Un banquier d'une grande maison de courtage chinoise, qui a refusé d'être nommé car il n'était pas autorisé à parler aux médias, a déclaré que le système chinois d'introduction en bourse, bien qu'il soit basé sur l'enregistrement dans sa forme, nécessite toujours l'approbation du gouvernement dans son essence.

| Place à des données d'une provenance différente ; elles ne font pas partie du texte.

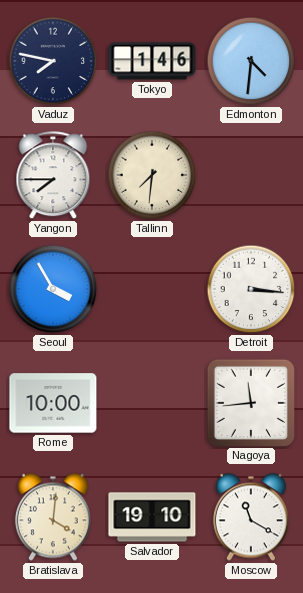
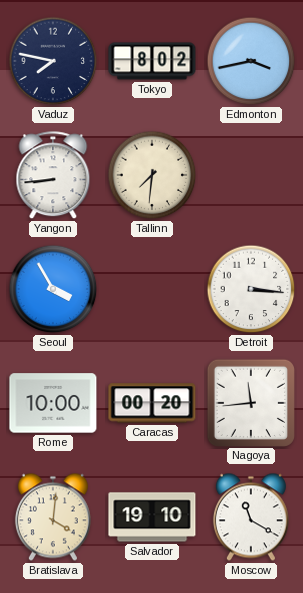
Tokyo: 1:46 -> 8:02
Edmonton: 4:31 -> 3:43
Yangon: 7:45 -> 8:44
Caracas: none -> 00:20
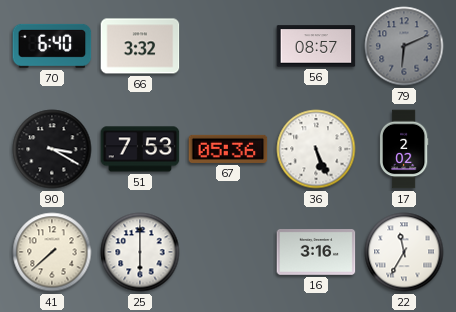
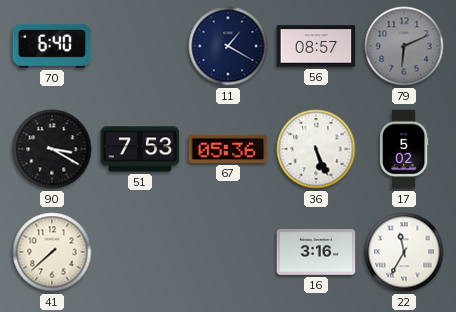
66: 3:32 -> none
11: none -> 1:20
17: 2:02 -> 5:02
25: 6:00 -> none
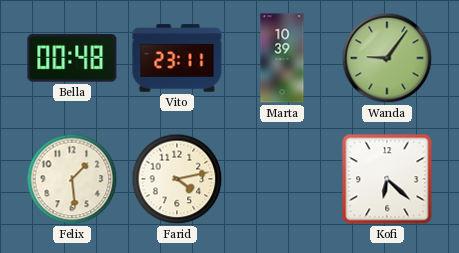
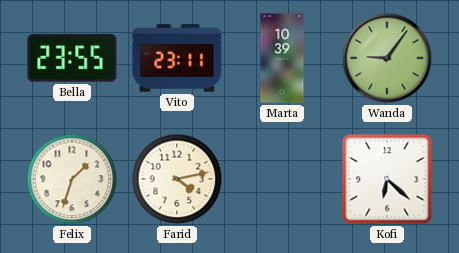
Bella: 00:48 -> 23:55
Felix: 1:29 -> 1:33
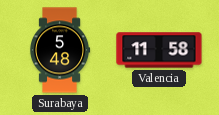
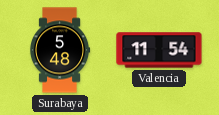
Valencia: 11:58 -> 11:54
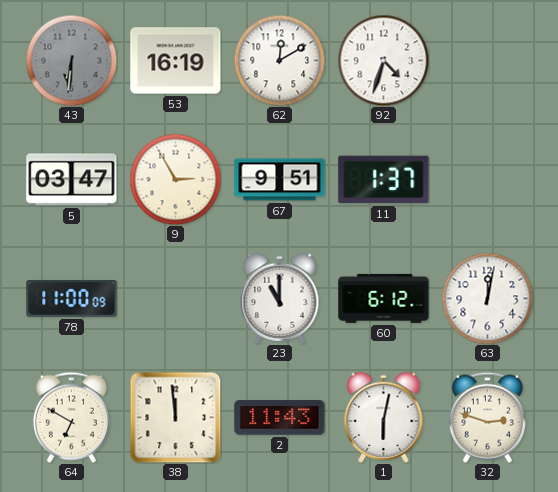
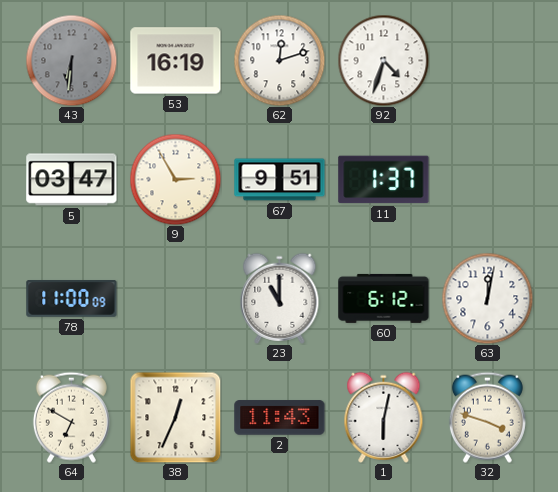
62: 12:10 -> 12:12
38: 11:59 -> 12:34
32: 2:48 -> 3:48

"Si une entreprise n'est ni assez grande, ni assez innovante, il est tout à fait impossible (d'obtenir l'autorisation) de s'introduire en bourse au niveau national", a-t-il déclaré. "Le paternalisme et la politique continuent de jouer un rôle important dans le nouveau système d'introduction en bourse.

LE SYSTÈME STAR

Le système d'introduction en bourse basé sur l'enregistrement a été adopté pour la première fois par le marché STAR de Shanghai lors de son lancement en 2019. Soutenu par le président Xi Jinping, STAR a été conçu pour financer l'indépendance technologique dans un contexte d'escalade des tensions avec les États-Unis.

Le nouveau système d'introduction en bourse a ensuite été déployé sur le marché des start-ups ChiNext et la bourse de Pékin. Mercredi, la CSRC a déclaré que la réforme serait étendue aux principaux conseils d'administration de Shanghai et de Shenzhen, où sont cotées des valeurs chinoises de premier ordre représentant plusieurs milliards de dollars, telles que Kweichow Moutai et Bank of China.

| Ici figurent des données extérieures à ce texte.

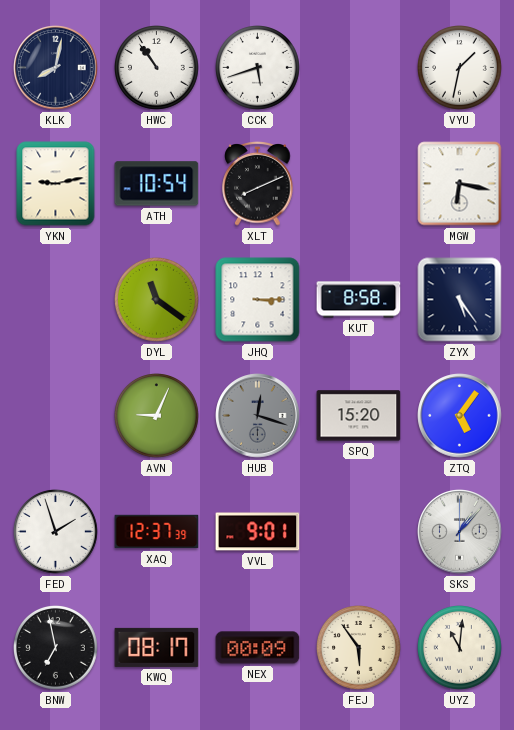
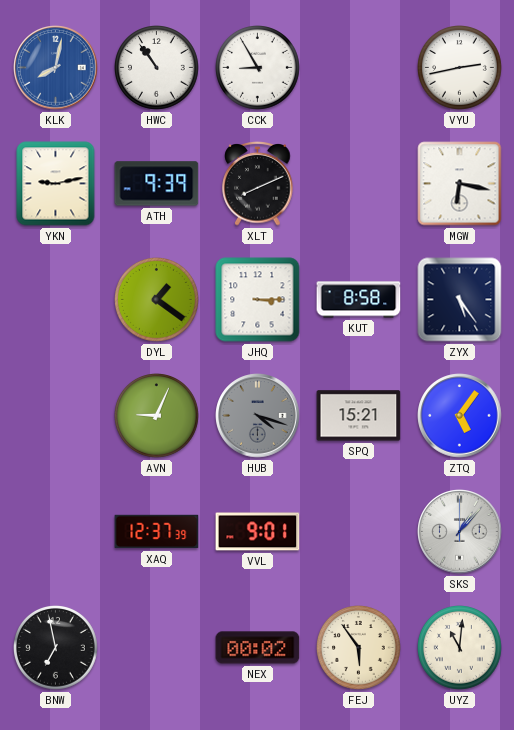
KLK dial: navy -> blue
CCK: 5:42 -> 8:55
VYU: 1:32 -> 2:43
ATH: 10:54 -> 9:39
DYL: 11:21 -> 1:21
HUB: 12:18 -> 4:18
SPQ: 15:20 -> 15:21
FED: 1:57 -> none
KWQ: 08:17 -> none
NEX: 00:09 -> 00:02
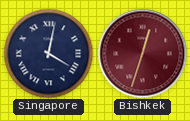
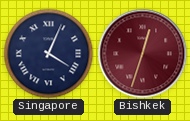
Singapore: 4:02 -> 4:04
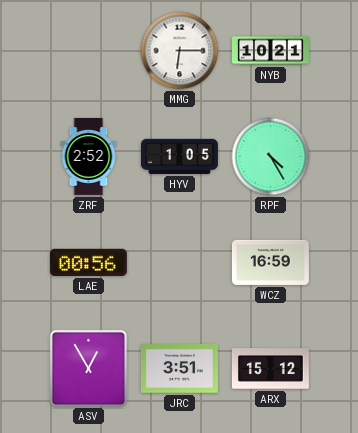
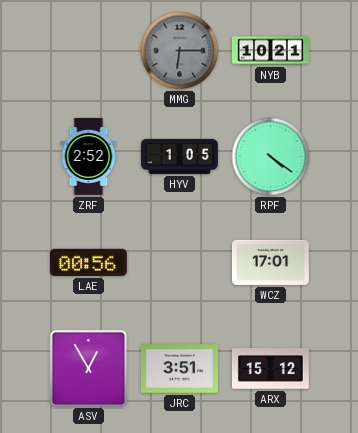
MMG dial: white -> grey
RPF: 4:25 -> 4:21
WCZ: 16:59 -> 17:01
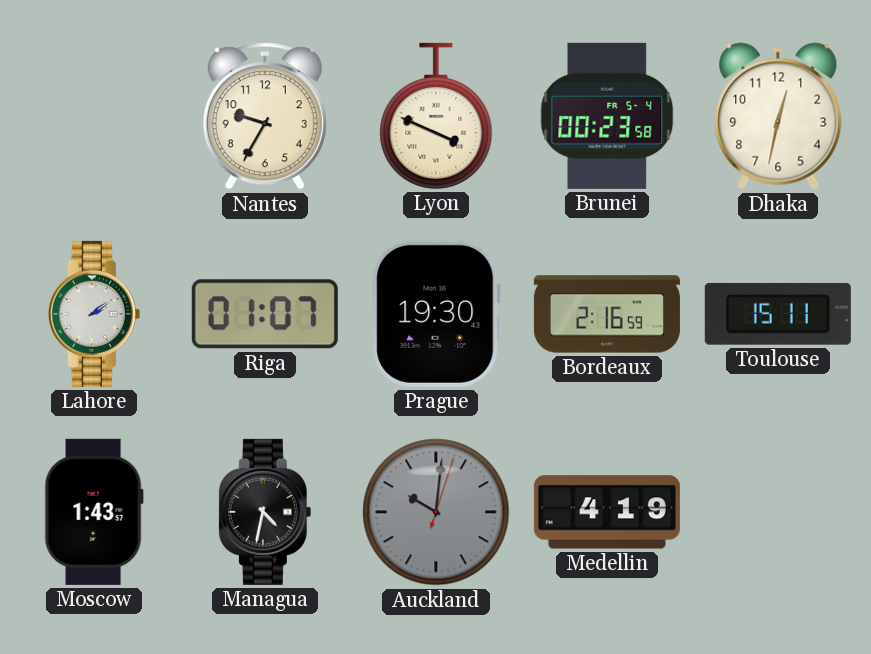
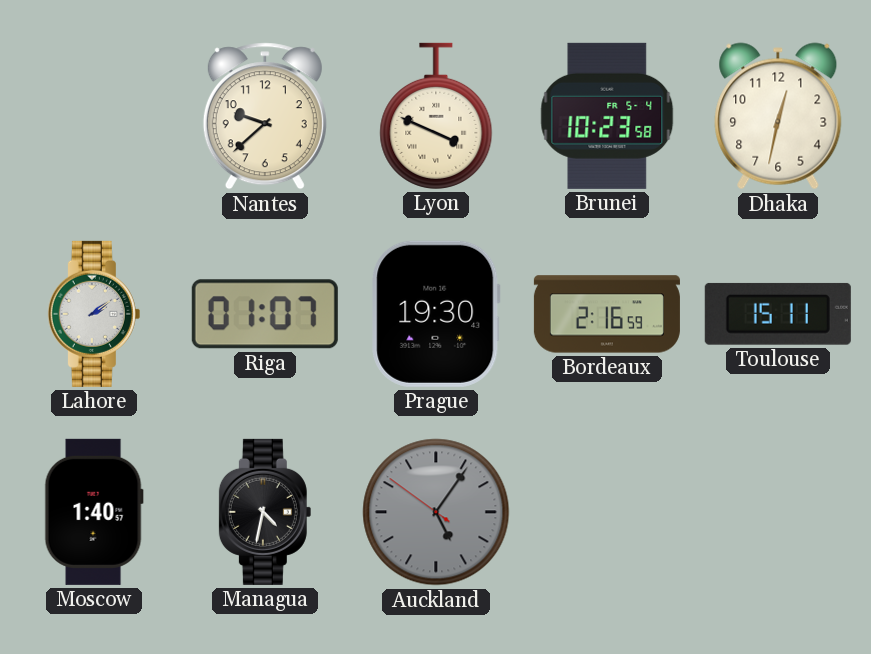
Nantes: 9:35 -> 9:38
Brunei: 00:23 -> 10:23
Moscow: 1:43 -> 1:40
Auckland: 10:01 -> 5:05
Medellin: 4:19 -> none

Jeudi, la CSRC a explicité son rôle. Elle a déclaré qu'elle renforcerait le leadership du parti communiste chinois sur les marchés des capitaux, s'engageant à combiner les forces du marché et les rôles du gouvernement dans le cadre de la réforme des introductions en bourse.

"Cela signifie que la CSRC a toujours le pouvoir final de décider si l'espoir de cotation est dans le secteur approprié", a déclaré Yi Jiansheng, avocat spécialisé dans les marchés des capitaux chez Jia Yuan Law Offices, dans une note de recherche publiée jeudi.

L'exemple le plus flagrant de l'intervention de l'État, même dans le système basé sur l'enregistrement, est l'échec du projet d'introduction en bourse de 37 milliards de dollars d'Ant Group, avec une double cotation à Shanghai et à Hong Kong, quelques jours avant sa cotation prévue pour la fin de 2020, selon les banquiers.

"Nous pensions que le mécanisme d'introduction en bourse basé sur l'enregistrement permettrait à davantage de types d'entreprises de s'introduire en bourse et donnerait plus de pouvoir au marché", a déclaré un autre banquier d'une société de courtage chinoise, refusant d'être nommé car il n'était pas autorisé à parler aux médias.

"Mais en tant que promoteurs de l'introduction en bourse, nous avons l'impression sur le terrain que les entreprises sont soumises à un contrôle réglementaire de plus en plus strict, ce qui va à l'encontre de l'objectif initial de la réforme.